"He wasn't just deceiving two women-he was deceiving two sisters" Is Kenze a true lover or just a gold digger?
"He wasn't just deceiving two women-he was deceiving two sisters" Is Kenze a true lover or just a gold digger?
The evening sky was painted with hues of orange and purple as the sun slowly dipped beyond the horizon. The air was thick with the scent of the first rain of the season, and the city buzzed with the usual rush of people trying to get home before nightfall. Mabel, Cecilia, and Phebe had just finished their evening meal, laughing over trivial things as their mother and father prepared to leave for a wedding ceremony in another town.
Their parents, Mr. and Mrs. Johnson, were the kind of couple who turned heads whenever they walked into a room-not just because of their elegance but because of the love they exuded. Their marriage was the kind of love story the girls had grown up admiring. A bond so strong, it seemed unbreakable.
"Take care of yourselves," their mother had said, her eyes filled with warmth as she placed a gentle kiss on Phebe's forehead.
"We won't be gone long," their father added with a reassuring smile, ruffling Cecilia's hair playfully. "Be good, girls."
Mabel, the eldest, had been scrolling through her phone, barely looking up. "You both should have fun," she had said casually. "Drive safe."
Their father chuckled. "Always."
None of them knew that it would be the last time they would see their parents alive.
A Call That Changed Everything
Hours passed, and the house grew quiet. Phebe, the youngest, had dozed off on the couch while Cecilia was lost in a book. Mabel sat by the window, checking her phone, waiting for a message from their parents. It was unlike them to stay out this late without at least checking in.
Then, the phone rang.
Mabel picked it up, expecting to hear her father's voice. Instead, an unfamiliar, serious tone greeted her.
"Is this Mabel Johnson?"
Her heart skipped a beat. "Yes, speaking."
"This is Officer Daniel from the state highway patrol. We regret to inform you that your parents were involved in a fatal car accident on the expressway."
Mabel felt as if the world had stopped. "What?" Her voice was barely above a whisper.
"I'm so sorry, ma'am. The accident was severe. The paramedics did everything they could, but..." The officer's voice trailed off, heavy with sorrow.
The phone slipped from Mabel's grasp, clattering onto the floor.
Cecilia looked up from her book, her brow furrowed. "Mabel, what's wrong?"
Mabel couldn't speak.

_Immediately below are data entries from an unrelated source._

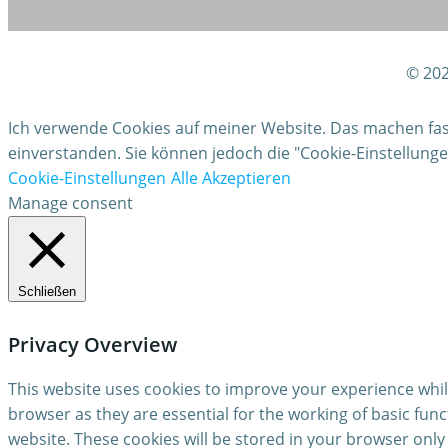
© 202
Ich verwende Cookies auf meiner Website. Das machen fast 
einverstanden. Sie können jedoch die "Cookie-Einstellun
Cookie-Einstellungen
Alle Akzeptieren
Manage consent
Schließen
Privacy Overview
This website uses cookies to improve your experience whil
browser as they are essential for the working of basic fun
website. These cookies will be stored in your browser only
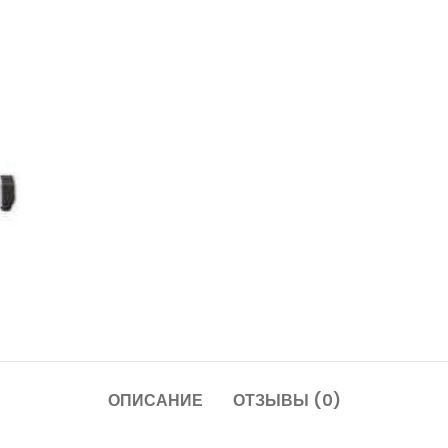
ОПИСАНИЕ
ОТЗЫВЫ (0)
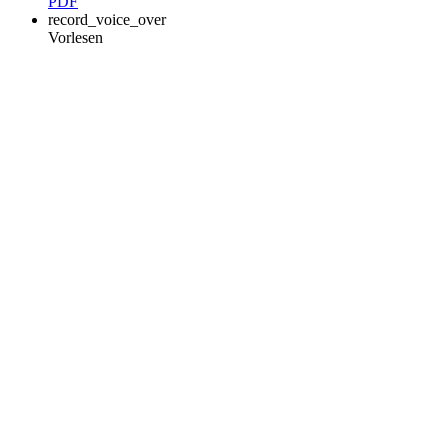
PDF
record_voice_over
Vorlesen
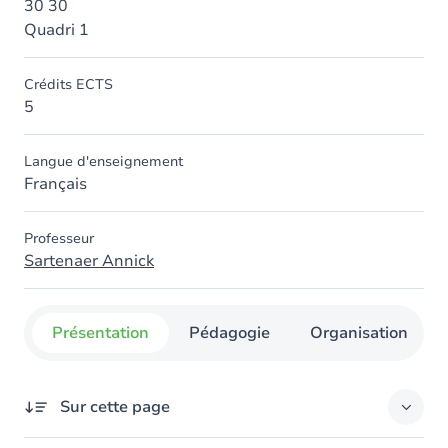
30 30
Quadri 1
Crédits ECTS
5
Langue d'enseignement
Français
Professeur
Sartenaer Annick
Présentation
Pédagogie
Organisation
Sur cette page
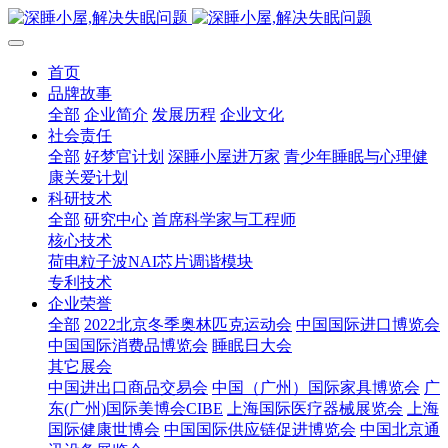
首页
品牌故事
全部
企业简介
发展历程
企业文化
社会责任
全部
好梦官计划
深睡小屋进万家
青少年睡眠与心理健
康关爱计划
科研技术
全部
研究中心
首席科学家与工程师
核心技术
荷电粒子波NAI芯片调谐模块
专利技术
企业荣誉
全部
2022北京冬季奥林匹克运动会
中国国际进口博览会
中国国际消费品博览会
睡眠日大会
其它展会
中国进出口商品交易会
中国（广州）国际家具博览会
广
东(广州)国际美博会CIBE
上海国际医疗器械展览会
上海
国际健康世博会
中国国际供应链促进博览会
中国北京通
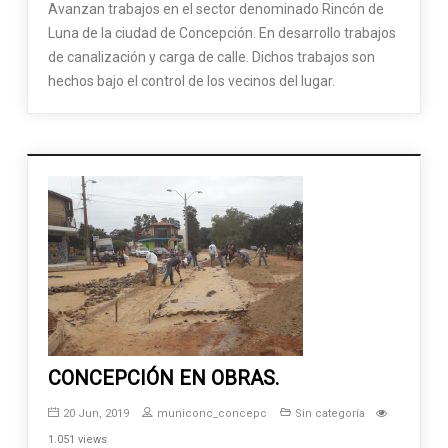
Avanzan trabajos en el sector denominado Rincón de
Luna de la ciudad de Concepción. En desarrollo trabajos
de canalización y carga de calle. Dichos trabajos son
hechos bajo el control de los vecinos del lugar.
CONCEPCIÓN EN OBRAS.
20 Jun, 2019
municonc_concepc
Sin categoría
1.051 views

Her hands trembled as she tried to find the words.
Cecilia stood, concern deepening in her eyes. "Mabel?"
It was Phebe's sleepy voice that finally shattered the silence. "Why do you look like that?"
Mabel turned to her sisters, her throat dry, her breath shaky. "Mom and Dad... they're gone."
The words felt foreign in her mouth, like they didn't belong in this reality. But they did.
The Weight of Grief
Phebe let out a small, disbelieving laugh. "That's not funny, Mabel."
But Mabel's eyes held no humor. Cecilia's book slipped from her hands as her body went numb. "No," she whispered. "No, that's not possible."
The room felt too small, the walls closing in on them. Phebe shook her head vigorously, as if trying to shake away the nightmare. "You're lying."
Mabel's face was pale, her lips trembling. "I wish I was."
Phebe ran past her, grabbing the phone from the floor. "I'll call them," she muttered, dialing their mother's number with shaky fingers.
Ring.
Ring.
Ring.
Then, the automated voice: **"The number you are trying to reach is currently unavailable."**
Phebe threw the phone across the room, a scream tearing from her throat. Cecilia collapsed onto the couch, hands gripping her head.
Mabel stood frozen, her mind replaying the officer's words.
Their parents were gone.
Forever.
A House That No Longer Felt Like Home
The days that followed were filled with a blur of tears, condolence visits, and a suffocating emptiness. The house, once filled with warmth and laughter, felt like a shell of its former self. The silence was unbearable.
Mabel, forced into the role of caretaker, tried to stay strong for her sisters. She handled funeral arrangements, bank paperwork, and legal matters she never thought she'd have to face at just twenty-four years old.
Cecilia withdrew into herself. She spoke little, her once bright and witty nature dimmed by sorrow. Books, which once brought her joy, now sat untouched on her shelf.
Phebe was the most broken. Being the youngest, she had always been their parents' baby. Now, she was just... lost. She barely ate, barely slept. She would wake up crying in the middle of the night, calling out for their mother.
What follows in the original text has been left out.